Scientists at the National Institute on Drug Abuse (NIDA) and the National Institute on Alcohol Abuse and Alcoholism (NIAAA), parts of the National Institutes of Health at the NIH Clinical Center, conducted a double-blind, randomized, counterbalanced clinical trial using simultaneous PET/fMRI imaging to understand how the route of drug administration impacts the brain’s response to the drug.
They found that a group of brain regions known as the “salience network” is activated after a drug is taken intravenously but not when that same drug is taken orally.
The trial included twenty healthy adults. Participants received either a tiny amount of methylphenidate, also known as Ritalin, orally or intravenously throughout three sessions. Methylphenidate is a model drug that can be used safely in research to examine the connection between the subjective perception of drug reward and the effects of drugs on the brain.
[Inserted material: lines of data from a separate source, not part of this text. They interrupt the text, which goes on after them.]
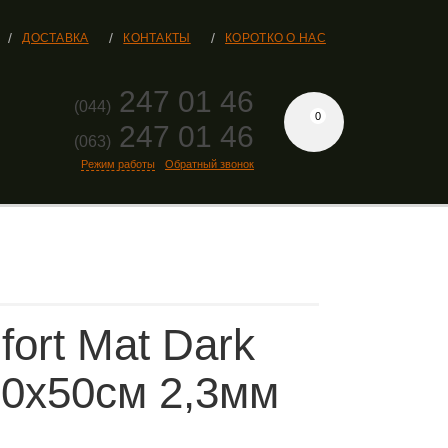
ДОСТАВКА
КОНТАКТЫ
КОРОТКО О НАС
247 01 46
(044)
0
247 01 46
(063)
Режим работы
Обратный звонок
ort Mat Dark
80х50см 2,3мм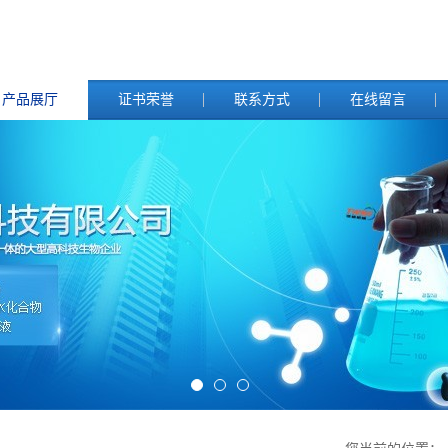
产品展厅
证书荣誉
联系方式
在线留言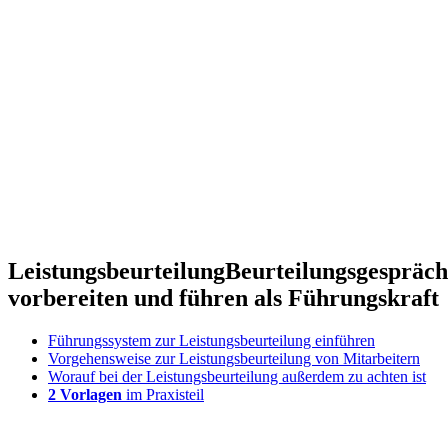
Leistungsbeurteilung
Beurteilungsgespräch
vorbereiten und führen als Führungskraft
Führungssystem zur Leistungsbeurteilung einführen
Vorgehensweise zur Leistungsbeurteilung von Mitarbeitern
Worauf bei der Leistungsbeurteilung außerdem zu achten ist
2 Vorlagen
im Praxisteil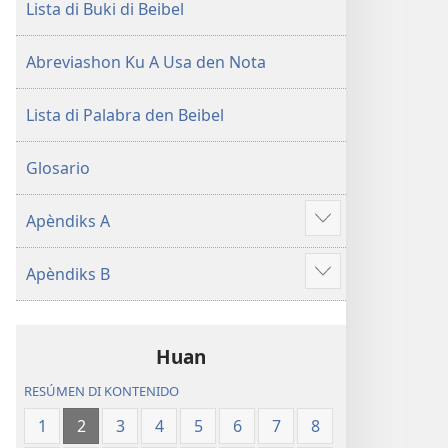
Lista di Buki di Beibel
Abreviashon Ku A Usa den Nota
Lista di Palabra den Beibel
Glosario
Apèndiks A
Mustra
mas
Apèndiks B
Mustra
mas
Huan
RESÚMEN DI KONTENIDO
1
2
3
4
5
6
7
8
The study examined how dopamine levels and brain activity changed when participants were given a study drug or a placebo. PET imaging showed that when participants took the drug orally, dopamine levels peaked after over an hour. In contrast, an intravenous injection of the drug led to a much faster peak in dopamine levels within 5 to 10 minutes of administration.
Using fMRI, the researchers saw that following oral and intravenous delivery of the study medicine, activity in one specific area of the brain—the ventromedial prefrontal cortex—was reduced.
Nevertheless, only after getting the injection of methylphenidate did the dorsal anterior cingulate cortex and the insula, which are components of the brain’s salience network, become active. After methylphenidate was taken orally, the less addictive way, these same brain regions were not activated. This result was held for each of the twenty research subjects.
Scientists noted, “This research adds to a growing body of evidence documenting the important role that the salience network appears to play in substance use and addiction. For instance, studies have shown that people who experience damage to the insula, part of the brain’s salience network, can have a complete remission of their addiction.”
In a research study, patients were asked to report how they felt after taking medicine, both orally and through an IV. The researchers also used brain imaging to see what was happening in the brain when patients reported feeling high. They found that when a specific part of the brain (called the salience network) was more active, patients reported feeling high. When this network was less enthusiastic, patients reported feeling less high. The researchers think this network is essential not only for how drugs work in the body but also for how they make people think.
Scientists noted, “A key next step for this research will be to study whether inhibiting the salience network when someone takes a drug effectively blocks the feeling of being high, which could further support the salience network as an appropriate target to treat substance use disorders.”
Peter Manza, Ph.D., a research fellow at NIAAA and lead author, said, “I’ve been doing imaging research for over a decade now, and I have never seen such consistent and clear fMRI results across all participants in one of our studies. These results add to the evidence that the brain’s salience network is a target worthy of investigation for potential new therapies for addiction.”